BRIEF. Report every line of the data where the string "складно" appears.
== Segment start ==
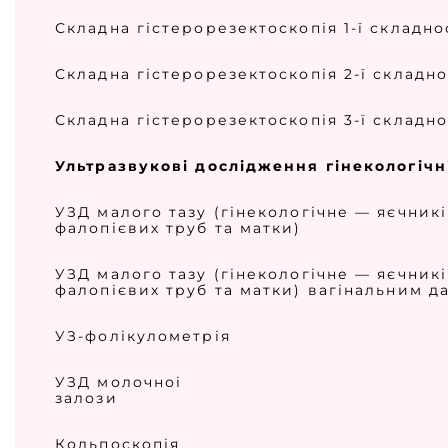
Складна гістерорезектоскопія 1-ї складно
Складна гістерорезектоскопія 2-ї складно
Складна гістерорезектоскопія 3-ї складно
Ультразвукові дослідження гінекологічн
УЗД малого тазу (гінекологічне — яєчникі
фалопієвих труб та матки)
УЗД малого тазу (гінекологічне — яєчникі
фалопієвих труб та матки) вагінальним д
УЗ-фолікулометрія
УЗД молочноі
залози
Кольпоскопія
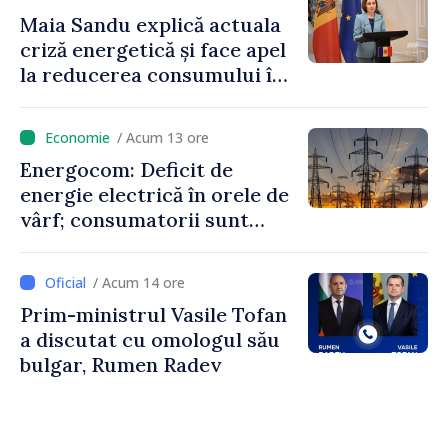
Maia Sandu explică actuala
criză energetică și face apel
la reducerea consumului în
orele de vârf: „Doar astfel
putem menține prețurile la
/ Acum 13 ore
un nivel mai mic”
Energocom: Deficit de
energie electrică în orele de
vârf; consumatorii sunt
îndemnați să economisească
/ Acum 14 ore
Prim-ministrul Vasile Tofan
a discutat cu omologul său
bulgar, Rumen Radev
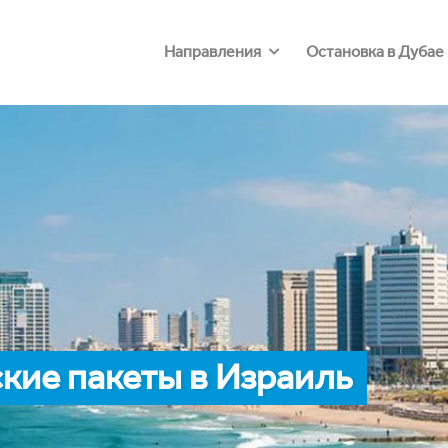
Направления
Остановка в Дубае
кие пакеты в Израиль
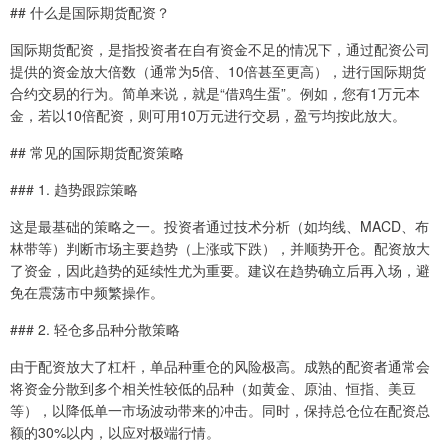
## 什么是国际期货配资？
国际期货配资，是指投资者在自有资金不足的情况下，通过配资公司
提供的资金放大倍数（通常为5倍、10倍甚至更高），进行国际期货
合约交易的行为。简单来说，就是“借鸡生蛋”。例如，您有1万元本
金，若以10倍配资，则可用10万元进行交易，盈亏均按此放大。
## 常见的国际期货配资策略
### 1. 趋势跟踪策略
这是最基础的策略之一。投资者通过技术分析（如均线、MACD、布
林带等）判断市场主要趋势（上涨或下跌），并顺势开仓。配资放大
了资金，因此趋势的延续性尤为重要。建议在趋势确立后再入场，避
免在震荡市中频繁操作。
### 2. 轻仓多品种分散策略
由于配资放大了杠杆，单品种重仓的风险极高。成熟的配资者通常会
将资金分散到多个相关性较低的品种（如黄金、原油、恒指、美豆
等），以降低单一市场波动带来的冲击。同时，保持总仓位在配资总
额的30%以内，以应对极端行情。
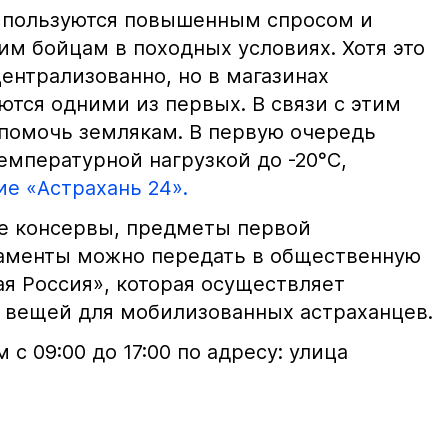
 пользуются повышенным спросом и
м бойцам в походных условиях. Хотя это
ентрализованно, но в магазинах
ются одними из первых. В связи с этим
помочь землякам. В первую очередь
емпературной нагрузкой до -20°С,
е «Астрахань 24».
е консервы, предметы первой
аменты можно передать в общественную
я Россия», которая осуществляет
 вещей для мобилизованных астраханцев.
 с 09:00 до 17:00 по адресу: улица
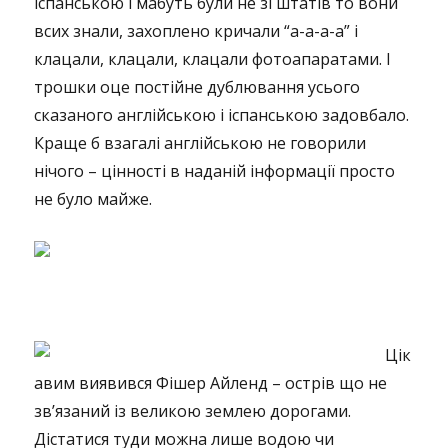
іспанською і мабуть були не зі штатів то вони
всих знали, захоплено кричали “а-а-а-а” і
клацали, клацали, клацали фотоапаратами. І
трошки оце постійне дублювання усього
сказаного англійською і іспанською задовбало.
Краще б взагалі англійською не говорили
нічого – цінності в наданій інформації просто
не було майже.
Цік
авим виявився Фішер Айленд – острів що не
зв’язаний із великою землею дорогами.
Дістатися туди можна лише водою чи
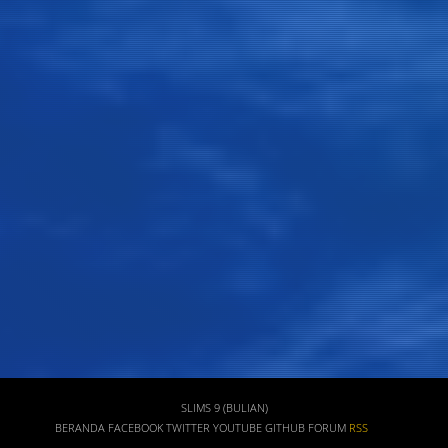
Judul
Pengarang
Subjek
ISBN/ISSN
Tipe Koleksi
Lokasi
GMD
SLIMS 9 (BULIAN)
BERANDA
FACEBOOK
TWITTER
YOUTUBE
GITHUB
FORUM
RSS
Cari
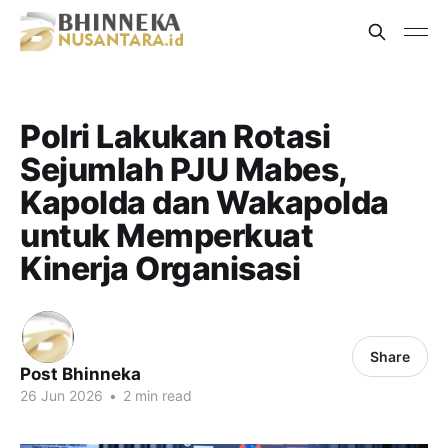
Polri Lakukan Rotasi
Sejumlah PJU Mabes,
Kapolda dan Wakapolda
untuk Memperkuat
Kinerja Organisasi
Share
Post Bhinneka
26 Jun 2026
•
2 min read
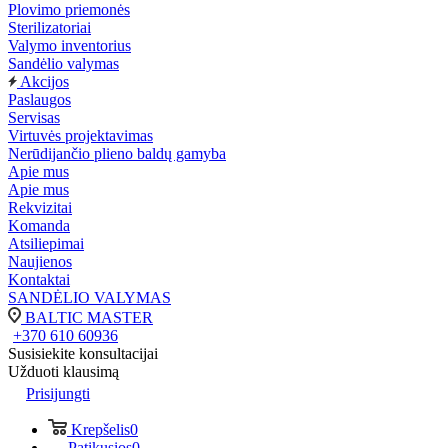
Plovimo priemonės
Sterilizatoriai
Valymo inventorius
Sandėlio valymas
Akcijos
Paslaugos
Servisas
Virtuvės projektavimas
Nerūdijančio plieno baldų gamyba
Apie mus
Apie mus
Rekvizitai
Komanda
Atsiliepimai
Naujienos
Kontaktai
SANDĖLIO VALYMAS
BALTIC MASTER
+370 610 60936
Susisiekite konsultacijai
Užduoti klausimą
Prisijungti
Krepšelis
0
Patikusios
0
== Segment end ==
ANSWER SECTION.
Складна гістерорезектоскопія 1-ї складно
Складна гістерорезектоскопія 2-ї складно
Складна гістерорезектоскопія 3-ї складно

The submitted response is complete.